- ILL-VERSUS WELL-POSED SINGULAR LINEAR SYSTEMS: SCOPE OF RANDOMIZED ALGORITHMS
- Sen, S.K. ; Agarwal, Ravi P. ; Shaykhian, Gholam Ali ;
- Journal of applied mathematics & informatics, volume 27, issue 3_4, 2009, Pages 621~638
Abstract
The linear system Ax = b will have (i) no solution, (ii) only one non-trivial (trivial) solution, or (iii) infinity of solutions. Our focus will be on cases (ii) and (iii). The mathematical models of many real-world problems give rise to (a) ill-conditioned linear systems, (b) singular linear systems (A is singular with all its linearly independent rows are sufficiently linearly independent), or (c) ill-conditioned singular linear systems (A is singular with some or all of its strictly linearly independent rows are near-linearly dependent).

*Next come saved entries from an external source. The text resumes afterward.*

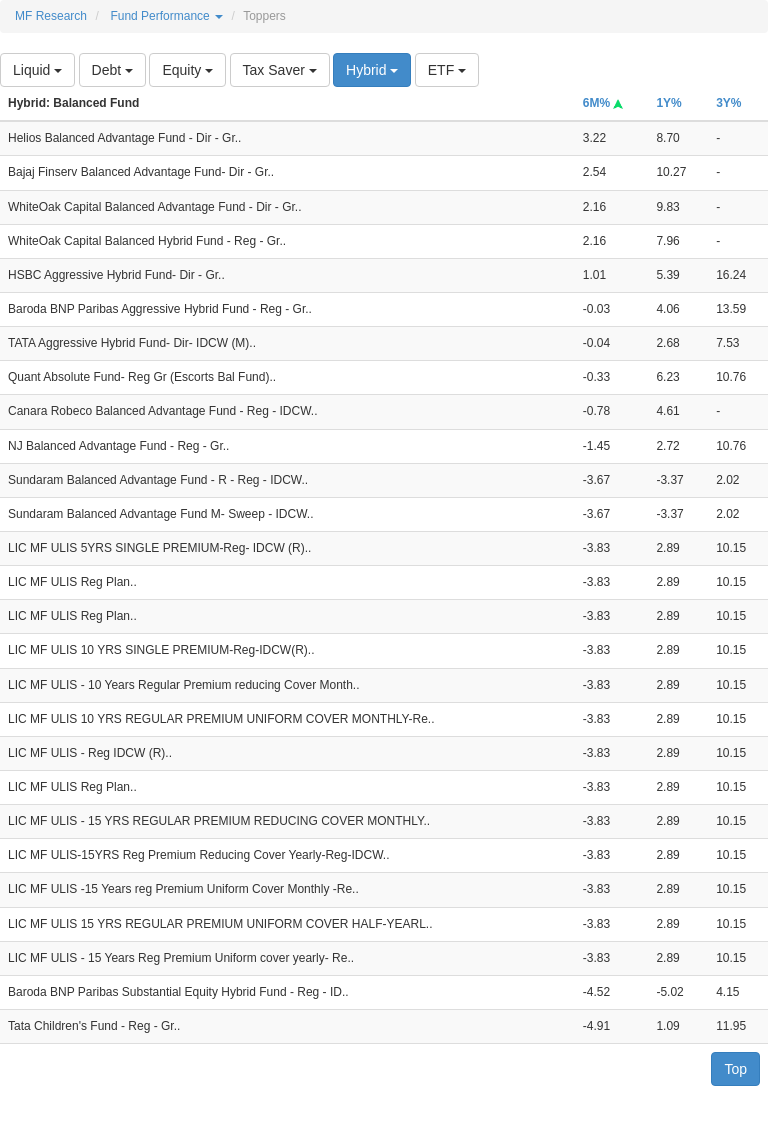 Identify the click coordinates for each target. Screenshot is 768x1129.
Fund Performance (166, 16)
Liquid (37, 70)
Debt (112, 70)
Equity (187, 70)
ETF (447, 70)
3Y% (728, 103)
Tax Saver (280, 70)
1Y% (668, 103)
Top (735, 1069)
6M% (603, 103)
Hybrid (372, 70)
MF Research (51, 16) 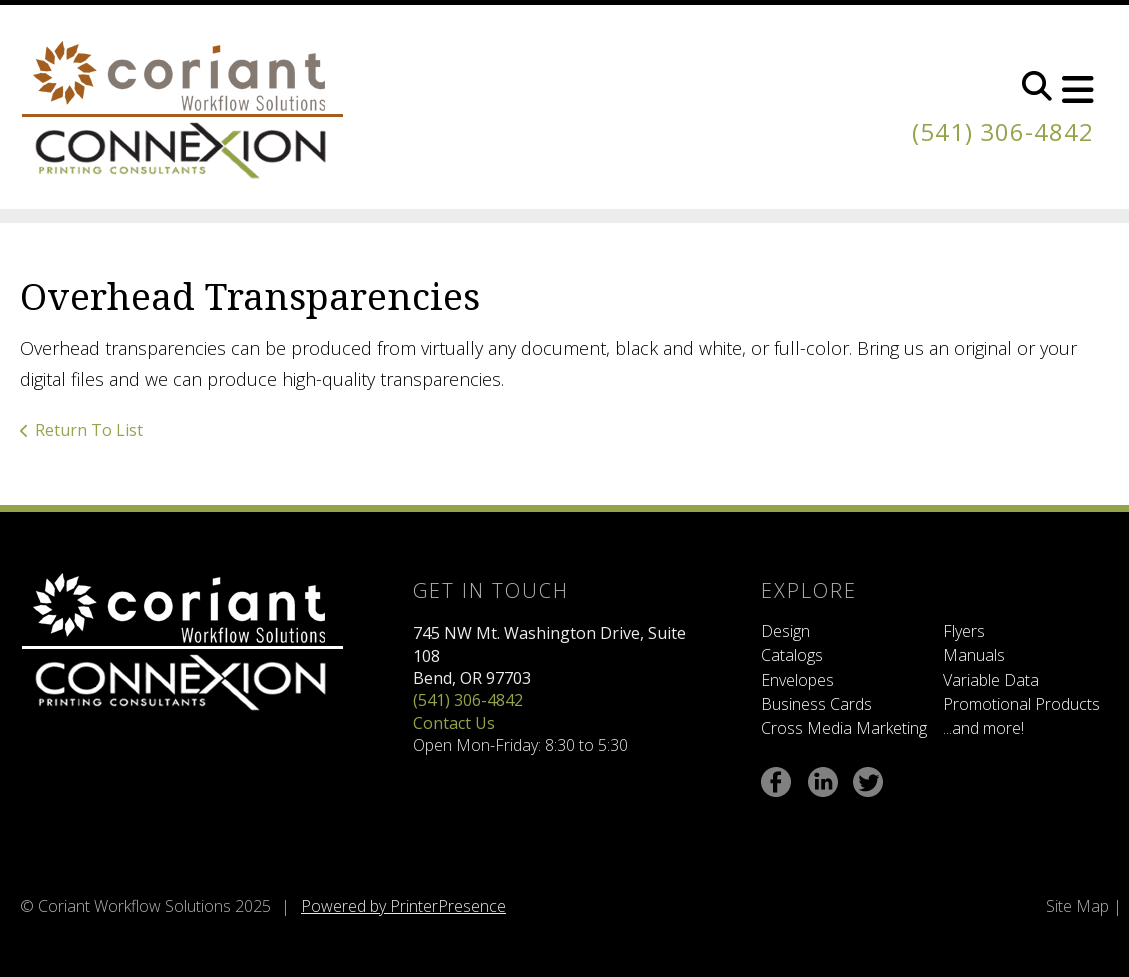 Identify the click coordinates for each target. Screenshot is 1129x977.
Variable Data (991, 680)
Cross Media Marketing (844, 728)
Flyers (964, 631)
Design (785, 631)
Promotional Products (1021, 704)
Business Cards (816, 704)
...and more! (983, 728)
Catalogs (792, 655)
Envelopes (797, 680)
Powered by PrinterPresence (403, 906)
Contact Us (454, 723)
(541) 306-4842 (1003, 131)
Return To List (89, 430)
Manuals (974, 655)
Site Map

This article highlights the scope and need of a randomized algorithm for ill-conditioned/singular systems when a reasonably narrow domain of a solution vector is specified. Further, it stresses that with the increasing computing power, the importance of randomized algorithms is also increasing. It also points out that, for many optimization linear/nonlinear problems, randomized algorithms are increasingly dominating the deterministic approaches and, for some problems such as the traveling salesman problem, randomized algorithms are the only alternatives.